A ex-primeira-dama também afirmou que apenas buscou esclarecer uma situação que, segundo ela, vinha sendo interpretada de forma equivocada, e pediu que suas declarações não fossem retiradas de contexto.
Michelle Bolsonaro tenta encerrar crise
A manifestação ocorreu após Michelle divulgar vídeos em que relatou ter sido maltratada por Flávio Bolsonaro durante uma conversa sobre a estratégia eleitoral do partido no Ceará.
Segundo ela, o desentendimento ocorreu depois de defender que o PL apoiasse o senador Eduardo Girão (Novo) na disputa pelo governo estadual e a deputada Priscila Costa (PL) para o Senado.

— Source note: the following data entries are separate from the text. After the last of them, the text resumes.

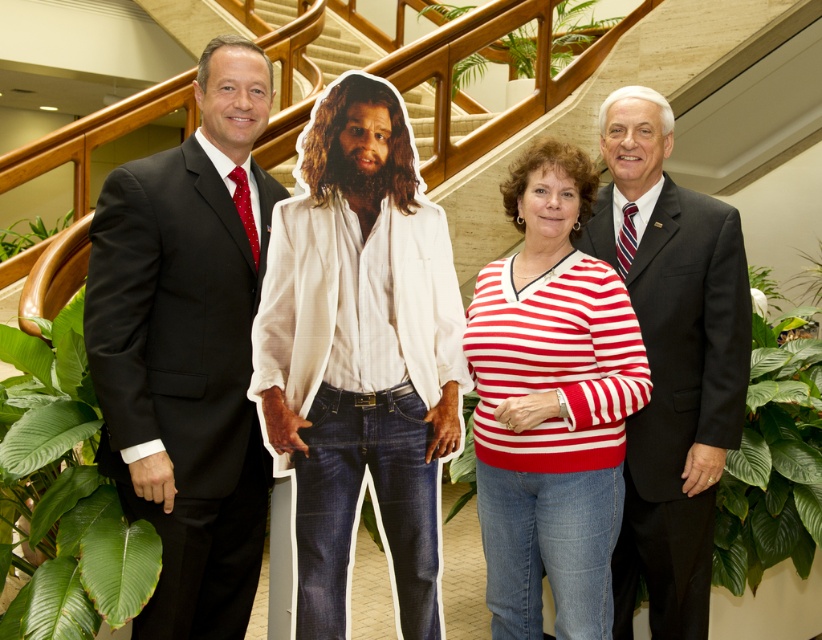 Who is more forward, (x=302, y=291) or (x=815, y=284)?

Point (x=302, y=291) is more forward.

Is point (455, 419) farther from camera compared to point (806, 260)?

No, (455, 419) is closer to viewer.

At what (x,y) coordinates should I click in order to perform the action: click on white cotton shirt at center. Please return your answer as a coordinate pair (x, y). Image resolution: width=822 pixels, height=640 pixels. Looking at the image, I should click on (359, 355).

Which is above, matte black suit at right or green leafy plant at lower center?

matte black suit at right is higher up.

Can you confirm if matte black suit at right is thinner than green leafy plant at lower center?

No.

Locate an element on the screen. The image size is (822, 640). matte black suit at right is located at coordinates click(670, 362).

This screenshot has height=640, width=822. Identify the location of matte black suit at right. (670, 362).

In the scene shown: Does striped knit sweater at center appear on the left side of green leafy plant at center?

Indeed, striped knit sweater at center is positioned on the left side of green leafy plant at center.

Is striped knit sweater at center taller than green leafy plant at center?

Indeed, striped knit sweater at center has a greater height compared to green leafy plant at center.

Locate an element on the screen. striped knit sweater at center is located at coordinates (552, 403).

Where is `striped knit sweater at center`? This screenshot has height=640, width=822. striped knit sweater at center is located at coordinates (552, 403).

A posição diverge da articulação conduzida por dirigentes do partido, que negociam apoio ao ex-governador Ciro Gomes (PSDB). Integrantes do PL afirmam que essa estratégia conta com o aval do ex-presidente Jair Bolsonaro.
Pedido de desculpas
Após a repercussão das declarações, Flávio Bolsonaro afirmou que não teve a intenção de ofender a ex-primeira-dama e disse estar de "coração aberto" para resolver o impasse.
O senador também fez um pedido público de desculpas a Michelle Bolsonaro, buscando reduzir o desgaste provocado pelo episódio.
Nos bastidores, aliados avaliam que a reconciliação entre os dois é importante para evitar impactos na pré-campanha presidencial e preservar a unidade do grupo bolsonarista antes das convenções partidárias.
Divergência no Ceará
O impasse teve origem nas negociações para a formação dos palanques estaduais.
Enquanto Michelle Bolsonaro defende o apoio a Eduardo Girão e Priscila Costa, parte da direção do PL aposta em uma aliança com Ciro Gomes no Ceará.
A divergência ganhou repercussão nacional após a divulgação dos vídeos da ex-primeira-dama, mas a nova manifestação indica uma tentativa de encerrar o episódio e reduzir os efeitos políticos do conflito às vésperas do início da campanha eleitoral.